Die genetische Präimplantationsdiagnostik (PID) ist ein neues Verfahren der künstlichen Befruchtung, bei dem die bei der IVF entstandenen Embryonen auf genetische Defekte untersucht werden. Durch die PID wird ein selektiver Schwangerschaftsabbruch vermieden, da die PID in einem frühen Stadium der Schwangerschaft - nur 3 Tage nach der Befruchtung - durchgeführt wird.
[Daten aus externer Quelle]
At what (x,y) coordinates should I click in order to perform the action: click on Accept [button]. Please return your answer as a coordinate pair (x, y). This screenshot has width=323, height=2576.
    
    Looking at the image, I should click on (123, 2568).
Die Embryonen können auf das Vorhandensein von Aneuploidien, Hämophilie, zystischer Fibrose oder Muskeldystrophie untersucht werden.10,11,12

Muslimischen Gelehrten zufolge ist die PID bei genetischen Störungen im Islam erlaubt, da diese Technik nicht als Veränderung von Gottes Schöpfung eingestuft wird, sondern als medizinische Behandlung gilt. Die PID ist auch der Pränataldiagnostik vorzuziehen, da sie durchgeführt wird, wenn sich der Embryo im 8-Zell-Stadium befindet und weit vor dem 120.th Tag der Trächtigkeit, die Zeit des Atmens der Seele.12

"Der Islam erlaubt die ART, solange es sich um ein Paar handelt, das eine gültige Ehe nach islamischem Recht führt."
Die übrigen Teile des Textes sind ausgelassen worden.